The dominant paradigm in robotic manipulation today heavily focuses on rigid-body motion (e.g., pick-and-place, open-and-close, pour-and-rotate, etc). However, a wide range of real-world human manipulation involves object state changes—such as mashing, spreading, or slicing —where an object’s physical and visual state evolve progressively over time, often in an irreversible way.

We introduce a unified vision-based approach to capture these fine-grained, spatially-progressing transformations, successfully demonstrating how to guide real robot manipulation for this family of tasks.

SPARTA Framework

At each episode step, our policy takes the current and past SPOC visual-affordance (segmentation) maps as inputs , along with the robot arm’s proprioception data and predicts a displacement action for the arm’s end-effector.

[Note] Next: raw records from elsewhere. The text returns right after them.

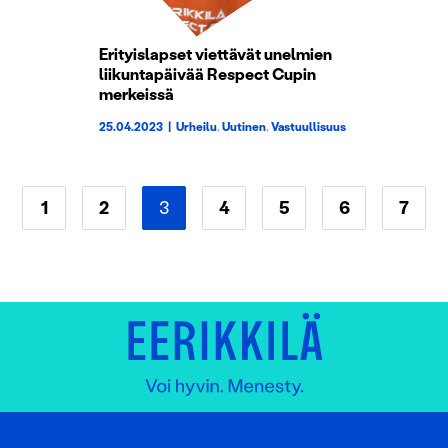
Erityislapset viettävät unelmien
liikuntapäivää Respect Cupin
merkeissä
25.04.2023
|
Urheilu
,
Uutinen
,
Vastuullisuus
1
2
3
4
5
6
7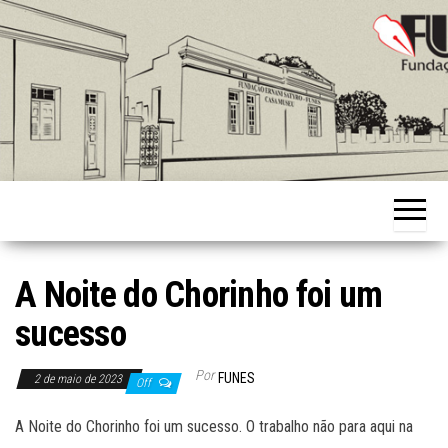
Skip
to
the
content
Fundação
Ernani
Sátyro
A Noite do Chorinho foi um
sucesso
Por
FUNES
2 de maio de 2023
Off
A Noite do Chorinho foi um sucesso. O trabalho não para aqui na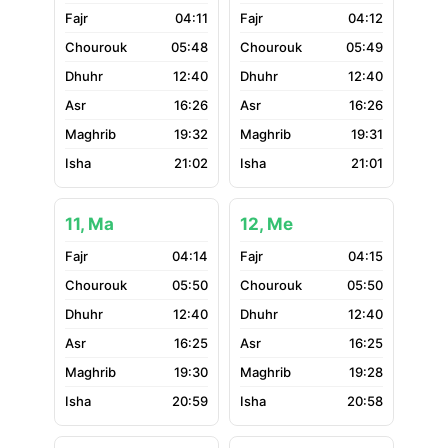
04:11
04:12
05:48
05:49
12:40
12:40
16:26
16:26
19:32
19:31
21:02
21:01
11, Ma
12, Me
04:14
04:15
05:50
05:50
12:40
12:40
16:25
16:25
19:30
19:28
20:59
20:58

SPARTA supports two robot policy variants:

(a) SPARTA-L (Learning): a reinforcement learning agent trained using a dense reward that measures the progressive change of object regions from actionable (red) to transformed (green);

(b) SPARTA-G (Greedy): selects among 8 discrete directions based on the local density of actionable pixels, producing a fast, greedy policy guided by visual progress

Tasks

SPARTA is tested on two different object transformation tasks across 10 diverse real-world objects

Results

SPARTA decisively beats sparse and dense goal-conditioned baselines, with trained RL policies surpassing greedy control in complex, fine-precision tasks.

Reward Curves

Below we show reward curves for the bread-spreading task

a) Cumulative episode reward curves: SPARTA produces smooth, incremental rewards aligned with visual progress, while LIV rewards remain unstable throughout the episode, offering poor guidance.

b) Training curves: stable, dense feedback drives sample-efficient learning, with SPARTA rapidly improving while SPARSE and LIV stagnate.